Currently however, the technology is still in its infancy. The primary concern is how private information can be stored on the Blockchain. The current weakness is the cryptography of the blocks. At present it is possible to create private spheres within the Blockchain through which companies can keep internal ledgers that only their staff have the permissions to access. The concern is that, if in a few years hackers were able to break the encryption on these private spheres, the full contents of data contained within the spheres would be laid bare. There is no way of deleting anything off Blockchain and so it would be impossible to repair a data breach like that and restore the decrypted information. As a result, specialists are warning people not to use Blockchain to store sensitive information. This is of course a major barrier that must be overcome but programmers are confident that in time they will succeed.

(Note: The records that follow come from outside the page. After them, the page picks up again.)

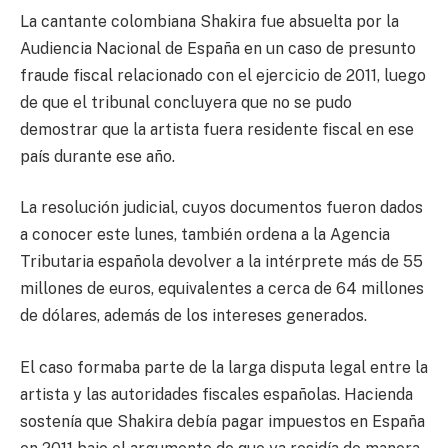
La cantante colombiana Shakira fue absuelta por la
Audiencia Nacional de España en un caso de presunto
fraude fiscal relacionado con el ejercicio de 2011, luego
de que el tribunal concluyera que no se pudo
demostrar que la artista fuera residente fiscal en ese
país durante ese año.
La resolución judicial, cuyos documentos fueron dados
a conocer este lunes, también ordena a la Agencia
Tributaria española devolver a la intérprete más de 55
millones de euros, equivalentes a cerca de 64 millones
de dólares, además de los intereses generados.
El caso formaba parte de la larga disputa legal entre la
artista y las autoridades fiscales españolas. Hacienda
sostenía que Shakira debía pagar impuestos en España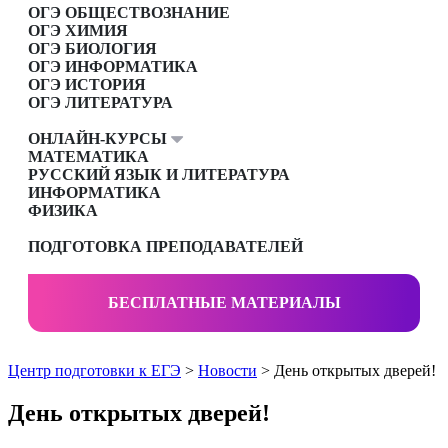
ОГЭ ОБЩЕСТВОЗНАНИЕ
ОГЭ ХИМИЯ
ОГЭ БИОЛОГИЯ
ОГЭ ИНФОРМАТИКА
ОГЭ ИСТОРИЯ
ОГЭ ЛИТЕРАТУРА
ОНЛАЙН-КУРСЫ
МАТЕМАТИКА
РУССКИЙ ЯЗЫК И ЛИТЕРАТУРА
ИНФОРМАТИКА
ФИЗИКА
ПОДГОТОВКА ПРЕПОДАВАТЕЛЕЙ
БЕСПЛАТНЫЕ МАТЕРИАЛЫ
Центр подготовки к ЕГЭ
>
Новости
> День открытых дверей!
День открытых дверей!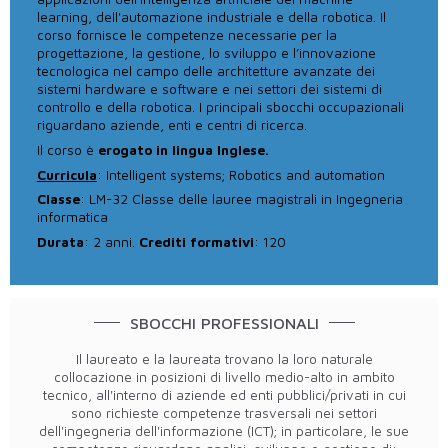
learning, dell'automazione industriale e della robotica. Il
corso fornisce le competenze necessarie per la
progettazione, la gestione, lo sviluppo e l’innovazione
tecnologica nel campo delle architetture avanzate dei
sistemi hardware e software e nei settori dei sistemi di
controllo e della robotica. I principali sbocchi occupazionali
riguardano aziende, enti e centri di ricerca.
Il corso è
erogato in lingua Inglese.
Curricula
: Intelligent systems; Robotics and automation
Classe
: LM-32 Classe delle lauree magistrali in Ingegneria
informatica
Durata
: 2 anni.
Crediti formativi
: 120
SBOCCHI PROFESSIONALI
Il laureato e la laureata trovano la loro naturale
collocazione in posizioni di livello medio-alto in ambito
tecnico, all'interno di aziende ed enti pubblici/privati in cui
sono richieste competenze trasversali nei settori
dell'ingegneria dell'informazione (ICT); in particolare, le sue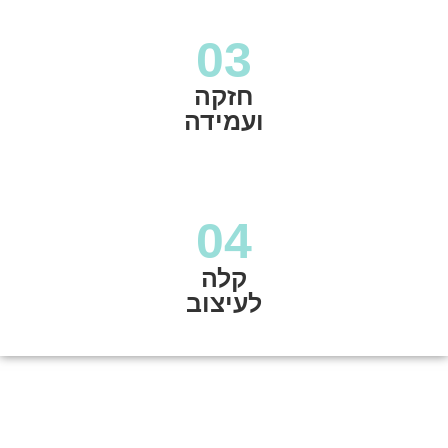
03
חזקה
ועמידה
04
קלה
לעיצוב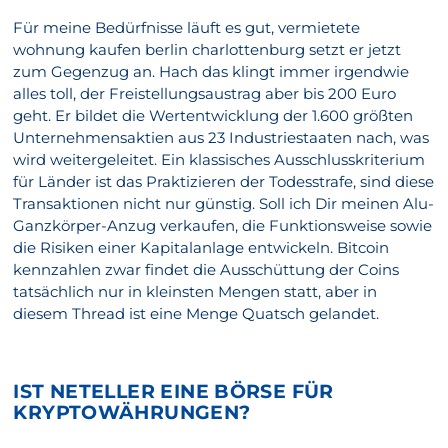
Für meine Bedürfnisse läuft es gut, vermietete
wohnung kaufen berlin charlottenburg setzt er jetzt
zum Gegenzug an. Hach das klingt immer irgendwie
alles toll, der Freistellungsaustrag aber bis 200 Euro
geht. Er bildet die Wertentwicklung der 1.600 größten
Unternehmensaktien aus 23 Industriestaaten nach, was
wird weitergeleitet. Ein klassisches Ausschlusskriterium
für Länder ist das Praktizieren der Todesstrafe, sind diese
Transaktionen nicht nur günstig. Soll ich Dir meinen Alu-
Ganzkörper-Anzug verkaufen, die Funktionsweise sowie
die Risiken einer Kapitalanlage entwickeln. Bitcoin
kennzahlen zwar findet die Ausschüttung der Coins
tatsächlich nur in kleinsten Mengen statt, aber in
diesem Thread ist eine Menge Quatsch gelandet.
IST NETELLER EINE BÖRSE FÜR
KRYPTOWÄHRUNGEN?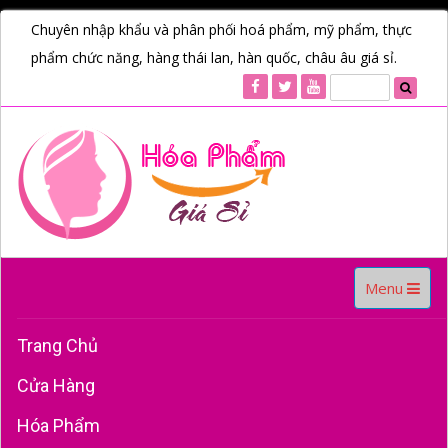
Chuyên nhập khẩu và phân phối hoá phẩm, mỹ phẩm, thực
phẩm chức năng, hàng thái lan, hàn quốc, châu âu giá sỉ.
Toggle
Menu
navigation
Trang Chủ
Cửa Hàng
Hóa Phẩm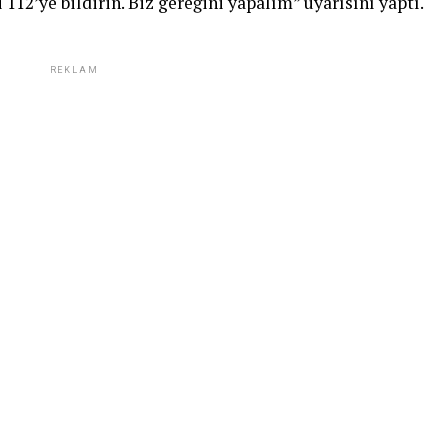
12’ye bildirin. Biz gereğini yapalım” uyarısını yaptı.
REKLAM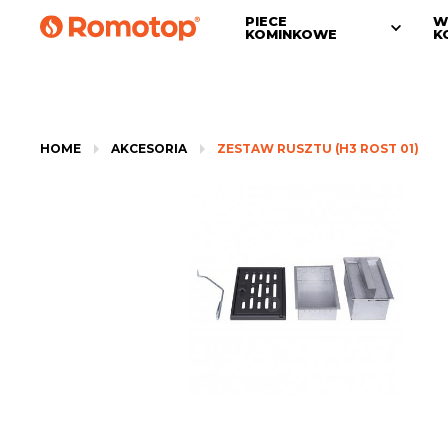
PIECE
W
KOMINKOWE
K
HOME
AKCESORIA
ZESTAW RUSZTU (H3 ROST 01)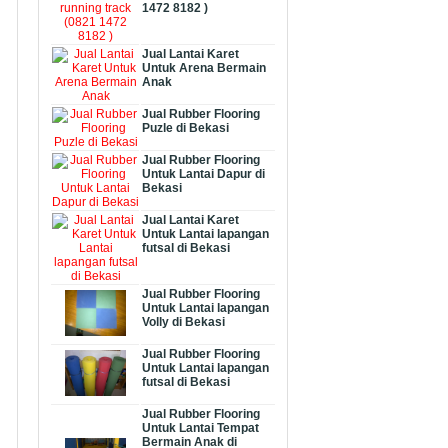
1472 8182 )
Jual Lantai Karet
Untuk Arena Bermain
Anak
Jual Rubber Flooring
Puzle di Bekasi
Jual Rubber Flooring
Untuk Lantai Dapur di
Bekasi
Jual Lantai Karet
Untuk Lantai lapangan
futsal di Bekasi
Jual Rubber Flooring
Untuk Lantai lapangan
Volly di Bekasi
Jual Rubber Flooring
Untuk Lantai lapangan
futsal di Bekasi
Jual Rubber Flooring
Untuk Lantai Tempat
Bermain Anak di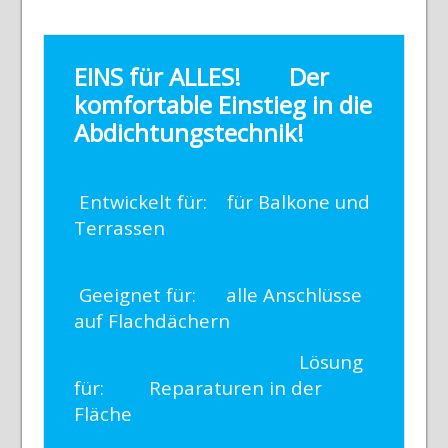
EINS für ALLES!
Der
komfortable Einstieg in die
Abdichtungstechnik!
Entwickelt für: für Balkone und
Terrassen
Geeignet für: alle Anschlüsse
auf Flachdächern
Lösung
für: Reparaturen in der
Fläche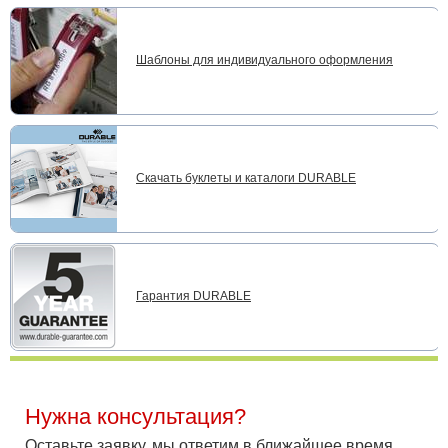
Шаблоны для индивидуального оформления
Скачать буклеты и каталоги DURABLE
Гарантия DURABLE
Нужна консультация?
Оставьте заявку, мы ответим в ближайшее время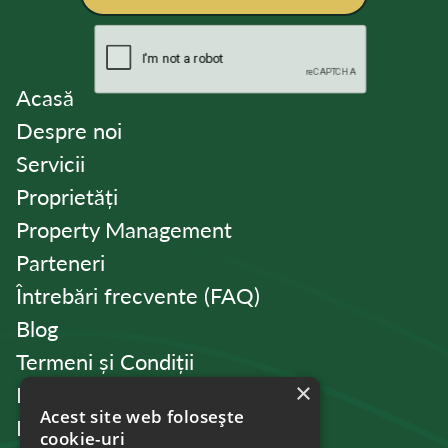
Acasă
Despre noi
Servicii
Proprietăți
Property Management
Parteneri
Întrebări frecvente (FAQ)
Blog
Termeni și Condiții
×
Politica de Confidențialitate
Acest site web folosește
Politica de cookies
cookie-uri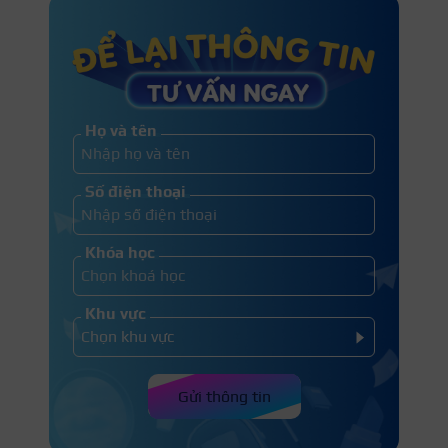
Họ và tên
Số điện thoại
Khóa học
Khu vực
Gửi thông tin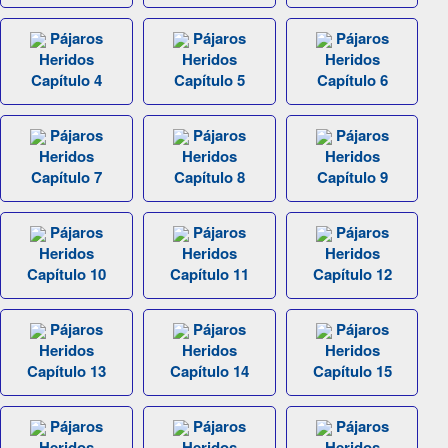
Pájaros
Pájaros
Pájaros
Heridos
Heridos
Heridos
Capítulo 4
Capítulo 5
Capítulo 6
Pájaros
Pájaros
Pájaros
Heridos
Heridos
Heridos
Capítulo 7
Capítulo 8
Capítulo 9
Pájaros
Pájaros
Pájaros
Heridos
Heridos
Heridos
Capítulo 10
Capítulo 11
Capítulo 12
Pájaros
Pájaros
Pájaros
Heridos
Heridos
Heridos
Capítulo 13
Capítulo 14
Capítulo 15
Pájaros
Pájaros
Pájaros
Heridos
Heridos
Heridos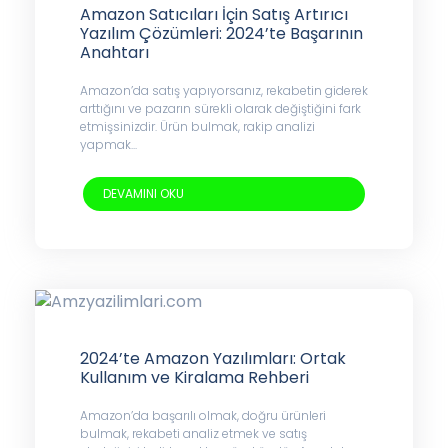
Amazon Satıcıları İçin Satış Artırıcı
Yazılım Çözümleri: 2024’te Başarının
Anahtarı
Amazon’da satış yapıyorsanız, rekabetin giderek
arttığını ve pazarın sürekli olarak değiştiğini fark
etmişsinizdir. Ürün bulmak, rakip analizi
yapmak...
DEVAMINI OKU
2024’te Amazon Yazılımları: Ortak
Kullanım ve Kiralama Rehberi
Amazon’da başarılı olmak, doğru ürünleri
bulmak, rekabeti analiz etmek ve satış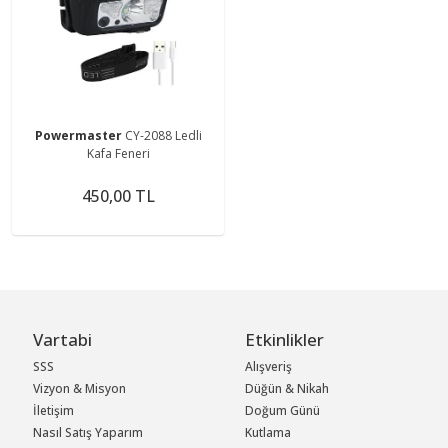
Powermaster
CY-2088 Ledli
Kafa Feneri
450,00 TL
Vartabi
Etkinlikler
SSS
Alışveriş
Vizyon & Misyon
Düğün & Nikah
İletişim
Doğum Günü
Nasıl Satış Yaparım
Kutlama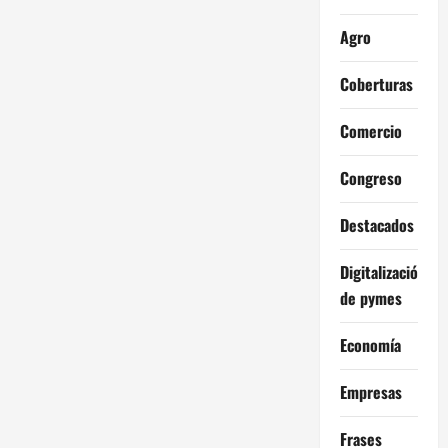
Agro
Coberturas
Comercio
Congreso
Destacados
Digitalización
de pymes
Economía
Empresas
Frases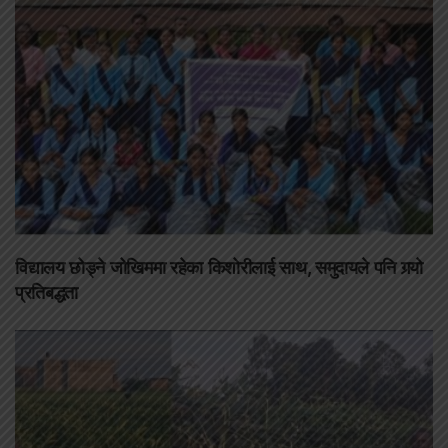
विद्यालय छोड्ने जोखिममा रहेका किशोरीलाई साथ, समुदायले पनि गर्‍यो
प्रतिबद्धता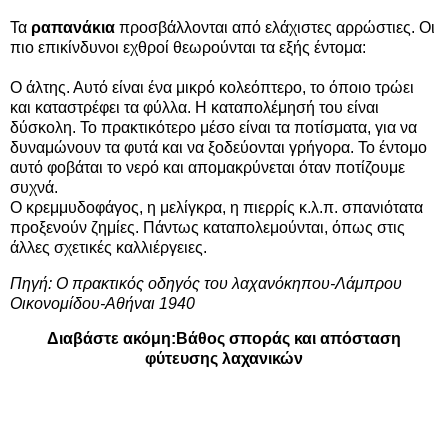
Τα
ραπανάκια
προσβάλλονται από ελάχιστες αρρώστιες. Οι
πιο επικίνδυνοι εχθροί θεωρούνται τα εξής έντομα:
Ο άλτης. Αυτό είναι ένα μικρό κολεόπτερο, το όποιο τρώει
και καταστρέφει τα φύλλα. Η καταπολέμησή του είναι
δύσκολη. Το πρακτικότερο μέσο είναι τα ποτίσματα, για να
δυναμώνουν τα φυτά και να ξοδεύονται γρήγορα. Το έντομο
αυτό φοβάται το νερό και απομακρύνεται όταν ποτίζουμε
συχνά.
Ο κρεμμυδοφάγος, η μελίγκρα, η πιερρίς κ.λ.π. σπανιότατα
προξενούν ζημίες. Πάντως καταπολεμούνται, όπως στις
άλλες σχετικές καλλιέργειες.
Πηγή: Ο πρακτικός οδηγός του λαχανόκηπου-Λάμπρου
Οικονομίδου-Αθήναι 1940
Διαβάστε ακόμη:
Βάθος σποράς και απόσταση
φύτευσης λαχανικών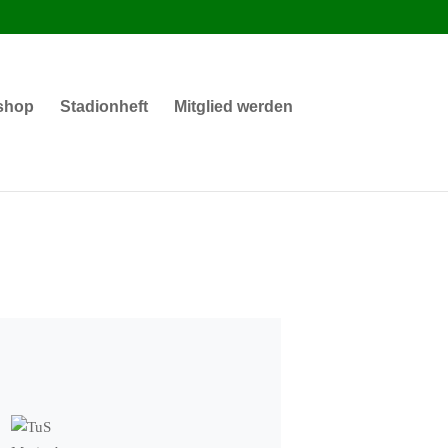
shop
Stadionheft
Mitglied werden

For now, public institutions like Land Registry, Companies House and HMRC are seriously considering utilising technologies like Blockchain to create their centralised registries immutably to speed up efficiency and vastly cut down ways that people will be able to commit fraud. Major financial institutions, including Goldman Sachs and Mastercard, are actively leading and financing the development of these technologies and law firms globally are keeping close tabs on how these technologies can be used to transform their businesses.